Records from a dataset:

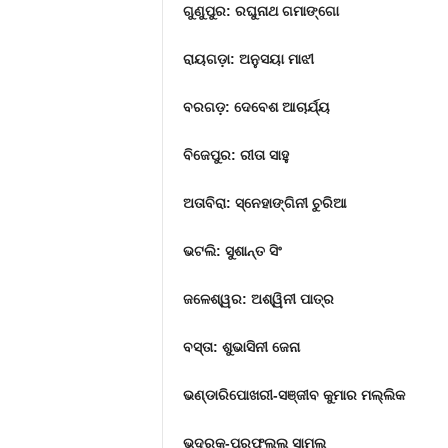
ଗୁଣୁପୁର: ରଘୁନାଥ ଗମାଙ୍ଗୋ
ରାୟଗଡ଼ା: ଅନୁସୟା ମାଝୀ
ବରଗଡ଼: ଦେବେଶ ଆଚାର୍ଯ୍ୟ
ବିଜେପୁର: ରୀତା ସାହୁ
ଅତାବିରା: ସ୍ନେହାଙ୍ଗିନୀ ଚୁରିଆ
ଭଟଲି: ସୁଶାନ୍ତ ସିଂ
ଜଳେଶ୍ୱର: ଅଶ୍ୱିନୀ ପାତ୍ର
ବସ୍ତା: ଶୁଭାସିନୀ ଜେନା
ଭଣ୍ଡାରିପୋଖରୀ-ସଞ୍ଜୀବ କୁମାର ମଲ୍ଲିକ
ଭଦ୍ରକ-ପ୍ରଫୁଲ୍ଲ ସାମଲ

Requirement. What you return should be the entries from above, unchanged and without their images.

Reply to the exercise.
ଗୁଣୁପୁର: ରଘୁନାଥ ଗମାଙ୍ଗୋ
ରାୟଗଡ଼ା: ଅନୁସୟା ମାଝୀ
ବରଗଡ଼: ଦେବେଶ ଆଚାର୍ଯ୍ୟ
ବିଜେପୁର: ରୀତା ସାହୁ
ଅତାବିରା: ସ୍ନେହାଙ୍ଗିନୀ ଚୁରିଆ
ଭଟଲି: ସୁଶାନ୍ତ ସିଂ
ଜଳେଶ୍ୱର: ଅଶ୍ୱିନୀ ପାତ୍ର
ବସ୍ତା: ଶୁଭାସିନୀ ଜେନା
ଭଣ୍ଡାରିପୋଖରୀ-ସଞ୍ଜୀବ କୁମାର ମଲ୍ଲିକ
ଭଦ୍ରକ-ପ୍ରଫୁଲ୍ଲ ସାମଲ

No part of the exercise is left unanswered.